___ Source records ___

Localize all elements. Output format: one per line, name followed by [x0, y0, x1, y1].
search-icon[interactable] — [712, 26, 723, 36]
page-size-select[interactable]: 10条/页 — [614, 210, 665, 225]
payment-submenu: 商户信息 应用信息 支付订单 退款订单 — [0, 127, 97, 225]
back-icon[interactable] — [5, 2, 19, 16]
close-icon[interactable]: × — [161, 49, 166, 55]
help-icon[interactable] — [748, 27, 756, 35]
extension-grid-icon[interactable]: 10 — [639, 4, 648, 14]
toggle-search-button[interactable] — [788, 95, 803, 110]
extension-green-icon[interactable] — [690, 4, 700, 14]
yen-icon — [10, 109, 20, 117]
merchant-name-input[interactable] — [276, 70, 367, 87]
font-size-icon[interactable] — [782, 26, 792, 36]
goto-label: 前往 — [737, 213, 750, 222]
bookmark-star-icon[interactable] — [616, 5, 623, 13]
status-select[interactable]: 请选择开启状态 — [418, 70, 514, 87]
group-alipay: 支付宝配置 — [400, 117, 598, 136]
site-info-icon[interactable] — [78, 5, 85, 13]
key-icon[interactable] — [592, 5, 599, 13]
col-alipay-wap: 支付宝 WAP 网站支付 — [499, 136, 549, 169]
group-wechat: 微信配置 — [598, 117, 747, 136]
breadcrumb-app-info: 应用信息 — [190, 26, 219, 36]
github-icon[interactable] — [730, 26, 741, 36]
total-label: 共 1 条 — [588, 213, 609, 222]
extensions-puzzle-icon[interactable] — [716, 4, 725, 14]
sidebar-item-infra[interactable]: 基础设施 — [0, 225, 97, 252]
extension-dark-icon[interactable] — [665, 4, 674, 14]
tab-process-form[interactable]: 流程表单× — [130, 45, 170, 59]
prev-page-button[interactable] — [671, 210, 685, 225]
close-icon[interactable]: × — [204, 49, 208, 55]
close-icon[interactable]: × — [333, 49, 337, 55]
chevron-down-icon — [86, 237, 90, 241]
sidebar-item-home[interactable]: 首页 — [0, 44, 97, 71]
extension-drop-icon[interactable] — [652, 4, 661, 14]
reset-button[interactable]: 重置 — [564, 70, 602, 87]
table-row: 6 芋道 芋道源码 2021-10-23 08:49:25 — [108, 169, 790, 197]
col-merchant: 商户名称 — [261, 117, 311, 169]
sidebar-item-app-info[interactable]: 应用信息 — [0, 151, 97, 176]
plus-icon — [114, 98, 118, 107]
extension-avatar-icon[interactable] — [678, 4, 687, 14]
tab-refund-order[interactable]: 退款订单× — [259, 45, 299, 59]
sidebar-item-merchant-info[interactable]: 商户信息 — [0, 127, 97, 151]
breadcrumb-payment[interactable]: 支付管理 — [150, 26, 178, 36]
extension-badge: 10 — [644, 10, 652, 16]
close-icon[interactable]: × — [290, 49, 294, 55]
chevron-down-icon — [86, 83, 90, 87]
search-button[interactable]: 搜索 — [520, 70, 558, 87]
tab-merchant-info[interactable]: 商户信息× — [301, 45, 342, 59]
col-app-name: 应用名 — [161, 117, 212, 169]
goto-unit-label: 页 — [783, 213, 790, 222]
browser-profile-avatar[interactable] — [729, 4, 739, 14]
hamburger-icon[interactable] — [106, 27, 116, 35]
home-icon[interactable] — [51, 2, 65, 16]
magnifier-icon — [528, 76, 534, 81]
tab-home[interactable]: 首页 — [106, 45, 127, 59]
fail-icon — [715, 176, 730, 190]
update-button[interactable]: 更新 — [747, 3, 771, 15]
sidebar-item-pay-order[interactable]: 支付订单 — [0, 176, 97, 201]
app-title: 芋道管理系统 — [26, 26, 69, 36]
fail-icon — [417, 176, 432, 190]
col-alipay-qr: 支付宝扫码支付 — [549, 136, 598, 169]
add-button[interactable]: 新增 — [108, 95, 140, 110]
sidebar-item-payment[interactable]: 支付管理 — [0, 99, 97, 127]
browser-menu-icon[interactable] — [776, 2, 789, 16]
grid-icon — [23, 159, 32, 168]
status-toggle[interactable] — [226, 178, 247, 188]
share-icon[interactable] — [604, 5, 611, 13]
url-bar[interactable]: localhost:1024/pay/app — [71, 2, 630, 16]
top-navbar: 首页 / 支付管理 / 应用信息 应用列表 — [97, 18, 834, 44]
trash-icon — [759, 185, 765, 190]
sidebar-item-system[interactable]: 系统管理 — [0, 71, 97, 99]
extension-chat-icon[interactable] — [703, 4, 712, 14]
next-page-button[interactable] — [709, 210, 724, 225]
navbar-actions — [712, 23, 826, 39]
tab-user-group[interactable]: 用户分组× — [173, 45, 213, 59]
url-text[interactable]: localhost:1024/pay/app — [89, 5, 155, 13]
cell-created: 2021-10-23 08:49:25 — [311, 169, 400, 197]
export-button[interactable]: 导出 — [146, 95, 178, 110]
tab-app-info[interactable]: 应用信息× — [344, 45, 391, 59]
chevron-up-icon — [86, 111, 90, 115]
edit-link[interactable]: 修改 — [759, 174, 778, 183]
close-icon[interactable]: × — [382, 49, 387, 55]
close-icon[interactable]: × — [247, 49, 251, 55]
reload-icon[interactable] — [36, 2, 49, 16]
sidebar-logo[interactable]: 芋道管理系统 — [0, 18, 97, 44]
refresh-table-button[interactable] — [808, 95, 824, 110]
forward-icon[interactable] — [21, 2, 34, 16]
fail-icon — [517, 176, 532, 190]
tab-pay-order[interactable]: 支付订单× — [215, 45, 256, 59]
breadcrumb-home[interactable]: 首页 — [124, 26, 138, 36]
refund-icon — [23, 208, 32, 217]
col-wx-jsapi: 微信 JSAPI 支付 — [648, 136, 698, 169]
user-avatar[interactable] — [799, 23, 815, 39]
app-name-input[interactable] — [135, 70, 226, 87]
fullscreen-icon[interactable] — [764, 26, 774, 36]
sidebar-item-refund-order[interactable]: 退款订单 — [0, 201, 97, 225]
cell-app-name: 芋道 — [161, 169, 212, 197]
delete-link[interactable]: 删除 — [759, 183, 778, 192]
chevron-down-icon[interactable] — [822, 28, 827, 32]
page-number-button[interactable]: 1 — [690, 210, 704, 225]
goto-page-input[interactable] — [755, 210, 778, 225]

___

** What the exercise asks **
Your task is to repeat every entry above exactly.

** Exercise output **
Localize all elements. Output format: one per line, name followed by [x0, y0, x1, y1].
search-icon[interactable] — [712, 26, 723, 36]
page-size-select[interactable]: 10条/页 — [614, 210, 665, 225]
payment-submenu: 商户信息 应用信息 支付订单 退款订单 — [0, 127, 97, 225]
back-icon[interactable] — [5, 2, 19, 16]
close-icon[interactable]: × — [161, 49, 166, 55]
help-icon[interactable] — [748, 27, 756, 35]
extension-grid-icon[interactable]: 10 — [639, 4, 648, 14]
toggle-search-button[interactable] — [788, 95, 803, 110]
extension-green-icon[interactable] — [690, 4, 700, 14]
yen-icon — [10, 109, 20, 117]
merchant-name-input[interactable] — [276, 70, 367, 87]
font-size-icon[interactable] — [782, 26, 792, 36]
goto-label: 前往 — [737, 213, 750, 222]
bookmark-star-icon[interactable] — [616, 5, 623, 13]
status-select[interactable]: 请选择开启状态 — [418, 70, 514, 87]
group-alipay: 支付宝配置 — [400, 117, 598, 136]
site-info-icon[interactable] — [78, 5, 85, 13]
key-icon[interactable] — [592, 5, 599, 13]
col-alipay-wap: 支付宝 WAP 网站支付 — [499, 136, 549, 169]
group-wechat: 微信配置 — [598, 117, 747, 136]
breadcrumb-app-info: 应用信息 — [190, 26, 219, 36]
github-icon[interactable] — [730, 26, 741, 36]
total-label: 共 1 条 — [588, 213, 609, 222]
extensions-puzzle-icon[interactable] — [716, 4, 725, 14]
sidebar-item-infra[interactable]: 基础设施 — [0, 225, 97, 252]
extension-dark-icon[interactable] — [665, 4, 674, 14]
tab-process-form[interactable]: 流程表单× — [130, 45, 170, 59]
prev-page-button[interactable] — [671, 210, 685, 225]
close-icon[interactable]: × — [204, 49, 208, 55]
close-icon[interactable]: × — [333, 49, 337, 55]
chevron-down-icon — [86, 237, 90, 241]
sidebar-item-home[interactable]: 首页 — [0, 44, 97, 71]
extension-drop-icon[interactable] — [652, 4, 661, 14]
reset-button[interactable]: 重置 — [564, 70, 602, 87]
table-row: 6 芋道 芋道源码 2021-10-23 08:49:25 — [108, 169, 790, 197]
col-merchant: 商户名称 — [261, 117, 311, 169]
sidebar-item-app-info[interactable]: 应用信息 — [0, 151, 97, 176]
plus-icon — [114, 98, 118, 107]
extension-avatar-icon[interactable] — [678, 4, 687, 14]
tab-refund-order[interactable]: 退款订单× — [259, 45, 299, 59]
sidebar-item-merchant-info[interactable]: 商户信息 — [0, 127, 97, 151]
breadcrumb-payment[interactable]: 支付管理 — [150, 26, 178, 36]
extension-badge: 10 — [644, 10, 652, 16]
close-icon[interactable]: × — [290, 49, 294, 55]
chevron-down-icon — [86, 83, 90, 87]
search-button[interactable]: 搜索 — [520, 70, 558, 87]
tab-merchant-info[interactable]: 商户信息× — [301, 45, 342, 59]
col-app-name: 应用名 — [161, 117, 212, 169]
goto-unit-label: 页 — [783, 213, 790, 222]
browser-profile-avatar[interactable] — [729, 4, 739, 14]
hamburger-icon[interactable] — [106, 27, 116, 35]
home-icon[interactable] — [51, 2, 65, 16]
magnifier-icon — [528, 76, 534, 81]
tab-home[interactable]: 首页 — [106, 45, 127, 59]
fail-icon — [715, 176, 730, 190]
update-button[interactable]: 更新 — [747, 3, 771, 15]
sidebar-item-pay-order[interactable]: 支付订单 — [0, 176, 97, 201]
app-title: 芋道管理系统 — [26, 26, 69, 36]
fail-icon — [417, 176, 432, 190]
col-alipay-qr: 支付宝扫码支付 — [549, 136, 598, 169]
add-button[interactable]: 新增 — [108, 95, 140, 110]
sidebar-item-payment[interactable]: 支付管理 — [0, 99, 97, 127]
browser-menu-icon[interactable] — [776, 2, 789, 16]
grid-icon — [23, 159, 32, 168]
status-toggle[interactable] — [226, 178, 247, 188]
share-icon[interactable] — [604, 5, 611, 13]
url-bar[interactable]: localhost:1024/pay/app — [71, 2, 630, 16]
top-navbar: 首页 / 支付管理 / 应用信息 应用列表 — [97, 18, 834, 44]
trash-icon — [759, 185, 765, 190]
sidebar-item-system[interactable]: 系统管理 — [0, 71, 97, 99]
extension-chat-icon[interactable] — [703, 4, 712, 14]
next-page-button[interactable] — [709, 210, 724, 225]
navbar-actions — [712, 23, 826, 39]
tab-user-group[interactable]: 用户分组× — [173, 45, 213, 59]
url-text[interactable]: localhost:1024/pay/app — [89, 5, 155, 13]
cell-created: 2021-10-23 08:49:25 — [311, 169, 400, 197]
export-button[interactable]: 导出 — [146, 95, 178, 110]
tab-app-info[interactable]: 应用信息× — [344, 45, 391, 59]
chevron-up-icon — [86, 111, 90, 115]
edit-link[interactable]: 修改 — [759, 174, 778, 183]
close-icon[interactable]: × — [382, 49, 387, 55]
close-icon[interactable]: × — [247, 49, 251, 55]
reload-icon[interactable] — [36, 2, 49, 16]
sidebar-logo[interactable]: 芋道管理系统 — [0, 18, 97, 44]
refresh-table-button[interactable] — [808, 95, 824, 110]
forward-icon[interactable] — [21, 2, 34, 16]
fail-icon — [517, 176, 532, 190]
tab-pay-order[interactable]: 支付订单× — [215, 45, 256, 59]
breadcrumb-home[interactable]: 首页 — [124, 26, 138, 36]
refund-icon — [23, 208, 32, 217]
col-wx-jsapi: 微信 JSAPI 支付 — [648, 136, 698, 169]
user-avatar[interactable] — [799, 23, 815, 39]
app-name-input[interactable] — [135, 70, 226, 87]
fullscreen-icon[interactable] — [764, 26, 774, 36]
sidebar-item-refund-order[interactable]: 退款订单 — [0, 201, 97, 225]
cell-app-name: 芋道 — [161, 169, 212, 197]
delete-link[interactable]: 删除 — [759, 183, 778, 192]
chevron-down-icon[interactable] — [822, 28, 827, 32]
page-number-button[interactable]: 1 — [690, 210, 704, 225]
goto-page-input[interactable] — [755, 210, 778, 225]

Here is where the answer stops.